18 April 2008

ran.dom.

well let's just get this out of the way first of all. ww-week 4. up 3.7lbs. i don't even want to talk about it. ok, yes i do. i had an ok week. not the best, not the worst. i blame my big gain entirely on being a girl, if you know what i mean. so fingers crossed for a huge loss next week to make up for this week (or else i'll be pissed). needless to say, i'm depressed.

i'm heading to utah in 2 hours. i registered for the slc 1/2 marathon months ago. i booked a flight weeks ago. factor in no training, lots of good stuff going on in vegas and 1/2 my fam leaving ut for the weekend and i big time struggled with the decision to go or not to go. each side had a valid arguement so 12 hrs before my flight i was still undecided. i started packing just in case. arranged for my pops to pick me up from the airport. still undecided. but this morning i said- why the hell not. utah here i come. dear 1/2 marathon, please don't kill me.

this week has been a sort of spiritual awakening for me. maybe awakening is too strong of a word but i had countless gentle reminders that i need to get myself better aligned with the spirit. it was a week in stark contrast to my weekend which, while outrageously fun, was not spirit filled (more on this in a future post with pictures). i finally listened to general conference. just listening to it reminded me that i love feeling the spirit. realized that pres. monson's stories aren't just stories, they are stories of real people. i went to institute and was taught the importance of loving that which is holy- the scriptures, the temple, the sacrament. i went to a stake r.s. training last night. not much training but lots of love and encouragement. remembered that i need to love my girls (not hard most of the time) and show them that i love them (hard most of the time). i felt the weight of my calling to a degree i haven't felt in a while. overwhelming. time to get off of autopilot (again).

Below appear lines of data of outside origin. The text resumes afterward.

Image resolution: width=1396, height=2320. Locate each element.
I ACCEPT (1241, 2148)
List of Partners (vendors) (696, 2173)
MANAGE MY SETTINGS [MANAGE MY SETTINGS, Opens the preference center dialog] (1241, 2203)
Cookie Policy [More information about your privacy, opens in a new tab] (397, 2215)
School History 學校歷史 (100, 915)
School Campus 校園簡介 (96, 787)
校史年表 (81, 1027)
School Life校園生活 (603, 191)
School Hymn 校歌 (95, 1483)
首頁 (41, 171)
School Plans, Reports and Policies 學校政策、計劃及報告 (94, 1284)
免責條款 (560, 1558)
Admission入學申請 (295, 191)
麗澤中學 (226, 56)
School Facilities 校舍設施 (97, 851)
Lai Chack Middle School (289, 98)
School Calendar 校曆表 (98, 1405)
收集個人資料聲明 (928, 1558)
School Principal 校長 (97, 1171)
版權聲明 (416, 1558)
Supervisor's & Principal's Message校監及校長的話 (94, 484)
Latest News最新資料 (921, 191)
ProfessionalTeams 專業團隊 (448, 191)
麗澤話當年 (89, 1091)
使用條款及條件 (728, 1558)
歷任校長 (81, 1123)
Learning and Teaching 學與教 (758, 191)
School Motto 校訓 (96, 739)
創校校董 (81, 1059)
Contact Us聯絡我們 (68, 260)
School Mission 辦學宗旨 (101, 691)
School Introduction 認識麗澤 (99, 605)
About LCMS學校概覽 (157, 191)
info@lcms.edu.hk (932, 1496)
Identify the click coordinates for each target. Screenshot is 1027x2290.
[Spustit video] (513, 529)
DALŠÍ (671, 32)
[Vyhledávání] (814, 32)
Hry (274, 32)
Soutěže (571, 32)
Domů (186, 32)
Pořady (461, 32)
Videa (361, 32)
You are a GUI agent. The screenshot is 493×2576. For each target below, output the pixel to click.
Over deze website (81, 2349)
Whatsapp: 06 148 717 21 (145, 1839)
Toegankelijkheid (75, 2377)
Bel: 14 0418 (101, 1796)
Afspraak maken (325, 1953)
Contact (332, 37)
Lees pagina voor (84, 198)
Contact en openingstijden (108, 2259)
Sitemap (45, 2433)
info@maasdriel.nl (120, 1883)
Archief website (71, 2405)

consumer and i booked our flights to europe yesterday. leaving in less than a month, staying for 2 weeks. i should be super excited about this but i've been stressed about it all. the money. missing work. leaving my calling. etc. hopefully as our departure date gets closer i'll be more pumped. it's europe after all! going to all the same places i've already been which is fine but sad that i'm not going anywhere new. guess that's what next year is for. the itin is- rome, venice, paris, london, edinburgh, dublin. actually, this is going to be amazing. i'm brushing up on le francais.

have an awesome weekend everyone!

2 comments:

chloe said...

I'm so sad I won't be joining you. Dumb friend and his wedding!

Sorry about the poundage. I will probably be up this week. It's been bad.

I'm sooooo jealous of Europe.

I'm going to be in Vegas next weekend with Vial. Want to go out late Saturday night? Want to run Saturday morning?

Glamazon said...

Good luck on the run. We are cheering for you!!!!